> [Task item] For the entries below, print exactly the lines between the line holding "arvokasta vapaaehtoistyötä kotimaisten" and the line holding "rychlejší skupinku. Bývalo", inclusive, and nothing else.
※ ※ ※
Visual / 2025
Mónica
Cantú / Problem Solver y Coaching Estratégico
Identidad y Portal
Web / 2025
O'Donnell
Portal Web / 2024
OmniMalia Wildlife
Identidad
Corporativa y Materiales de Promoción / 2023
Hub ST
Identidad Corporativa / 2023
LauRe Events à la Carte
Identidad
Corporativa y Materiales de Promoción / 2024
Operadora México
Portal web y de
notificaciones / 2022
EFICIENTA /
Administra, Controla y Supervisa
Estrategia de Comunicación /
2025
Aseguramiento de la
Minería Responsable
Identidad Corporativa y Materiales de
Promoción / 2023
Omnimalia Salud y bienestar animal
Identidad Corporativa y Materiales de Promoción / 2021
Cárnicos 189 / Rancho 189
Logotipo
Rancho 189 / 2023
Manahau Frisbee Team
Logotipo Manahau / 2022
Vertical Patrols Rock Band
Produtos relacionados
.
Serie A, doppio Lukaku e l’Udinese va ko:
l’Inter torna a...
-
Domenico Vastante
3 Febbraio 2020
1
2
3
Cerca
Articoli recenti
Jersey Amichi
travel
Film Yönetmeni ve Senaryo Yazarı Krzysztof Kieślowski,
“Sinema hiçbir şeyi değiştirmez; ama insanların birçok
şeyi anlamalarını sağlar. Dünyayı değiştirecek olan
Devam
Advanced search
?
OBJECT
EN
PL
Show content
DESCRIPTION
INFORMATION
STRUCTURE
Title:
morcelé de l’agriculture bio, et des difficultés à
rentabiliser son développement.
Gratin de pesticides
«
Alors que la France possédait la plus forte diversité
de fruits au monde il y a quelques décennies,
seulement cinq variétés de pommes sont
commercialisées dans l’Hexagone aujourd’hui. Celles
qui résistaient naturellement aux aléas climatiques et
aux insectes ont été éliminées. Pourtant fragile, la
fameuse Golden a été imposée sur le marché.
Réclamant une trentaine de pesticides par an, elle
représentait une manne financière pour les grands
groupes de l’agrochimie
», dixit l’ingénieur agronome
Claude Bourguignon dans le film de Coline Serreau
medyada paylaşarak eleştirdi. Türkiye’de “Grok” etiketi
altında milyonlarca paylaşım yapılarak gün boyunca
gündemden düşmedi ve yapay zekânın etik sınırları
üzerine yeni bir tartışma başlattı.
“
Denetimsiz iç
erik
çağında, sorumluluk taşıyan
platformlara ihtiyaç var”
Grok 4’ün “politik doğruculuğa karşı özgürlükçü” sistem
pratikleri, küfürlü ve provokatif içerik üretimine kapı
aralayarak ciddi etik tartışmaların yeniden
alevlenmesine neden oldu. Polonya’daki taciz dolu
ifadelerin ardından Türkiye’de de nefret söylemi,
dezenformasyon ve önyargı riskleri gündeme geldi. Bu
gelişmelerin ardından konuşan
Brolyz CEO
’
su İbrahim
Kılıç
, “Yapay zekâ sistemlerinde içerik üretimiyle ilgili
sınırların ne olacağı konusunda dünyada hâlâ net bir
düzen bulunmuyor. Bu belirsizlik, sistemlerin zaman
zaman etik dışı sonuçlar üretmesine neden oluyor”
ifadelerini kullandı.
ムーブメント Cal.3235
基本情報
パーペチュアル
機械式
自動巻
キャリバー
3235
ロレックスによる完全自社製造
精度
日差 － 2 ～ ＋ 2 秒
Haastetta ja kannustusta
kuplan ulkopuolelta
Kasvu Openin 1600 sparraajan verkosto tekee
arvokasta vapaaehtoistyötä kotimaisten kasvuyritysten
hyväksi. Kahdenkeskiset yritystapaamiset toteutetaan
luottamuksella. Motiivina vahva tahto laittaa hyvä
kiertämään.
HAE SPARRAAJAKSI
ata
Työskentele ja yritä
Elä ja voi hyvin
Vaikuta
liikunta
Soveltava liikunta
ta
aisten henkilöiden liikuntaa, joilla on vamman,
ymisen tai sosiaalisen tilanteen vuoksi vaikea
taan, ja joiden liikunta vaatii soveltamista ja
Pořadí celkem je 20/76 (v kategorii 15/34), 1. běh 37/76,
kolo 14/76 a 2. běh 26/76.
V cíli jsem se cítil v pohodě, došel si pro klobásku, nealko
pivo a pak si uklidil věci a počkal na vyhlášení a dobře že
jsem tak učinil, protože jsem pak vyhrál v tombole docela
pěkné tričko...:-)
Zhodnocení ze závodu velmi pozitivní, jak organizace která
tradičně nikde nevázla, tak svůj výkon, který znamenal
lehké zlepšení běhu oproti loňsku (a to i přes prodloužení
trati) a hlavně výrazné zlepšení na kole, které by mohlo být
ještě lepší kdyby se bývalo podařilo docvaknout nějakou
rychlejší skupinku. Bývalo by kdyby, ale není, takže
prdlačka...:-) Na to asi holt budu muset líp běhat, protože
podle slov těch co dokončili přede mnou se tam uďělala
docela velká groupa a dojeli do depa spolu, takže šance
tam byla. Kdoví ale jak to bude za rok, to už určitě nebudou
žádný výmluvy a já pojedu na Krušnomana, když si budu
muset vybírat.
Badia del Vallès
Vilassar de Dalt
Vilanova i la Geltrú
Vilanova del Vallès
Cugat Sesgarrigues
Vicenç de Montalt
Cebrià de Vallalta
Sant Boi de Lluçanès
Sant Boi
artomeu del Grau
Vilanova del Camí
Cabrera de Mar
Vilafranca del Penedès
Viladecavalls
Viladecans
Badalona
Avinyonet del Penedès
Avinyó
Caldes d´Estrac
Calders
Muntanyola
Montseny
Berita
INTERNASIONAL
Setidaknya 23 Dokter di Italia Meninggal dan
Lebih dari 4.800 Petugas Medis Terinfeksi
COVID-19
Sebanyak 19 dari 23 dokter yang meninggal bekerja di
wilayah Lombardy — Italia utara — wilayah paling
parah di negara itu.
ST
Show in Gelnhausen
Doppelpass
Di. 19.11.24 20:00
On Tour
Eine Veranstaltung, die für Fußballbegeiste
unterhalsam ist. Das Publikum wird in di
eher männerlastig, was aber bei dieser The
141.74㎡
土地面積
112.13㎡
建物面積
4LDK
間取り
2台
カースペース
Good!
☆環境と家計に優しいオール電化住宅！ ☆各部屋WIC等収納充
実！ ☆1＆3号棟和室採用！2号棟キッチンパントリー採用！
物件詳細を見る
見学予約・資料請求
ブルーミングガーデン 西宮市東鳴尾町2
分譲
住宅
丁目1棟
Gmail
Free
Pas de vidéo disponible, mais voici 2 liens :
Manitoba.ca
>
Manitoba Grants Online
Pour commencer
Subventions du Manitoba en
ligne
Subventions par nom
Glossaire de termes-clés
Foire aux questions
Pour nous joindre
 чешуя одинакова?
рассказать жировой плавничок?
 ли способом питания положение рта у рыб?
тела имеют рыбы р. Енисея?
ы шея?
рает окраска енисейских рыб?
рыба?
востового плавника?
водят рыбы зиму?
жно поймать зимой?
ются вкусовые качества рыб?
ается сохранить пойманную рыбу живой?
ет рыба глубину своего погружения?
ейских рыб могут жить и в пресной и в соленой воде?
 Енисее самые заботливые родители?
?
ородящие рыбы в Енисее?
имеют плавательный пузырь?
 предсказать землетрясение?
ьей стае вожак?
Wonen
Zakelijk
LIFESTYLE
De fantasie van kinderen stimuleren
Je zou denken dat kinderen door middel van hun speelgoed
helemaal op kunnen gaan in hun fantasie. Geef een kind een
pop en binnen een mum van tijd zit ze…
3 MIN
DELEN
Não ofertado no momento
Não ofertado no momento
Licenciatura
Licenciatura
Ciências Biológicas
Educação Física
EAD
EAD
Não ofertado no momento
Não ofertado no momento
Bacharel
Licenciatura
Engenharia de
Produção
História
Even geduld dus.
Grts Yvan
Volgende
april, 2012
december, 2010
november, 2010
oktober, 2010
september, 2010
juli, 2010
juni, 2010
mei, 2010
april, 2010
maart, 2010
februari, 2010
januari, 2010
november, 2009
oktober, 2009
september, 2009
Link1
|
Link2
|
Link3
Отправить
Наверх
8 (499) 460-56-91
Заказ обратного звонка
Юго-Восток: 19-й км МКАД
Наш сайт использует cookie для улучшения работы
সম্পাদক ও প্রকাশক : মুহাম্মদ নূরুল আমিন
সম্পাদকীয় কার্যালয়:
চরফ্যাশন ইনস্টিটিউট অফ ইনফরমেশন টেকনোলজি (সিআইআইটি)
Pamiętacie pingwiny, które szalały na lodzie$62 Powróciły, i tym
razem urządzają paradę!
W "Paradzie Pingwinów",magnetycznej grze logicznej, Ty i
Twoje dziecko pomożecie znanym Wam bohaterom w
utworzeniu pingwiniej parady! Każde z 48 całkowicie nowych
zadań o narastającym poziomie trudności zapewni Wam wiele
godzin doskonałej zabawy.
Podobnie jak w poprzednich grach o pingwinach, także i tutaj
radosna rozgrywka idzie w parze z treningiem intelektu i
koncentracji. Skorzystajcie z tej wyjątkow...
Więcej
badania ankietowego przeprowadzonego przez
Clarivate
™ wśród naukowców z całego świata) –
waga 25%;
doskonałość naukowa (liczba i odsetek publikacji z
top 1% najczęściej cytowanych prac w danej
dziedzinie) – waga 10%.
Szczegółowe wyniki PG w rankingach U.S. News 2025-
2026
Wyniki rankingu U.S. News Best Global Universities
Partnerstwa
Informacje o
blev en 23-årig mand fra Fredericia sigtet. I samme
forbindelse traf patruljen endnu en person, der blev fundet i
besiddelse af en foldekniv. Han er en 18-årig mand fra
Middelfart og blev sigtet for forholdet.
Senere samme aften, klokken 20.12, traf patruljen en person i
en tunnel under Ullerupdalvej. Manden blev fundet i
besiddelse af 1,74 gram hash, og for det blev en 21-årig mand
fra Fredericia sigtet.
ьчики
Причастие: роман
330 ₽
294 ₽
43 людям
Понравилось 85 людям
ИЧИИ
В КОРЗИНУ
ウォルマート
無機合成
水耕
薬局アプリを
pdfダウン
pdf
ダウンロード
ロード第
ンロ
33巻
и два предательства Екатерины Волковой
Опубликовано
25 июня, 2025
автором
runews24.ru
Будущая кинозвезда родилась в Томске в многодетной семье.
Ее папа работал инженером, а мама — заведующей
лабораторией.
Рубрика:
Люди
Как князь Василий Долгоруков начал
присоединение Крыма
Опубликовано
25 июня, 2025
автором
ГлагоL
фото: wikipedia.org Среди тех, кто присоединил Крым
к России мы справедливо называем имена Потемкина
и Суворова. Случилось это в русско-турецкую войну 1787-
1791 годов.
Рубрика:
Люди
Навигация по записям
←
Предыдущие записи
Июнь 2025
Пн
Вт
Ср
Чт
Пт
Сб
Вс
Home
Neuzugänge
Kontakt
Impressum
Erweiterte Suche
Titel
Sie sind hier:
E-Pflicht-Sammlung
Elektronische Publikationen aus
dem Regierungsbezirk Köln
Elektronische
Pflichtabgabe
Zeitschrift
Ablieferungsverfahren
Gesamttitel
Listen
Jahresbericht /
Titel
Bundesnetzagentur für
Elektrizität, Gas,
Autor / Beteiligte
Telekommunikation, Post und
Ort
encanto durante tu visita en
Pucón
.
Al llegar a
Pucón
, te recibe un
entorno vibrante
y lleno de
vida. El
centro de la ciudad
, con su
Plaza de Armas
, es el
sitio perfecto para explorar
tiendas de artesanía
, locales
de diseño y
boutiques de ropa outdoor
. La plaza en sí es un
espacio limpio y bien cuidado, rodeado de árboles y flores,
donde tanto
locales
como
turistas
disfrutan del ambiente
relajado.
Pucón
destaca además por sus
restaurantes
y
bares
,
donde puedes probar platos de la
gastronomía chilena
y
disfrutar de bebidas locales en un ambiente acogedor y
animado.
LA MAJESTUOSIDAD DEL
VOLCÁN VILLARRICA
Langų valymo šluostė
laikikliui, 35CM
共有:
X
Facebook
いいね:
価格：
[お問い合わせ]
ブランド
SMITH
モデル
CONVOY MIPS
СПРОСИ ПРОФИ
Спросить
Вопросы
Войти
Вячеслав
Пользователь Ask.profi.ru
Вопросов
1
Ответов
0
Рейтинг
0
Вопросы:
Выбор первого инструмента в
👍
※ ※ ※
> [Completed task]
arvokasta vapaaehtoistyötä kotimaisten kasvuyritysten
hyväksi. Kahdenkeskiset yritystapaamiset toteutetaan
luottamuksella. Motiivina vahva tahto laittaa hyvä
kiertämään.
HAE SPARRAAJAKSI
ata
Työskentele ja yritä
Elä ja voi hyvin
Vaikuta
liikunta
Soveltava liikunta
ta
aisten henkilöiden liikuntaa, joilla on vamman,
ymisen tai sosiaalisen tilanteen vuoksi vaikea
taan, ja joiden liikunta vaatii soveltamista ja
Pořadí celkem je 20/76 (v kategorii 15/34), 1. běh 37/76,
kolo 14/76 a 2. běh 26/76.
V cíli jsem se cítil v pohodě, došel si pro klobásku, nealko
pivo a pak si uklidil věci a počkal na vyhlášení a dobře že
jsem tak učinil, protože jsem pak vyhrál v tombole docela
pěkné tričko...:-)
Zhodnocení ze závodu velmi pozitivní, jak organizace která
tradičně nikde nevázla, tak svůj výkon, který znamenal
lehké zlepšení běhu oproti loňsku (a to i přes prodloužení
trati) a hlavně výrazné zlepšení na kole, které by mohlo být
ještě lepší kdyby se bývalo podařilo docvaknout nějakou
rychlejší skupinku. Bývalo by kdyby, ale není, takže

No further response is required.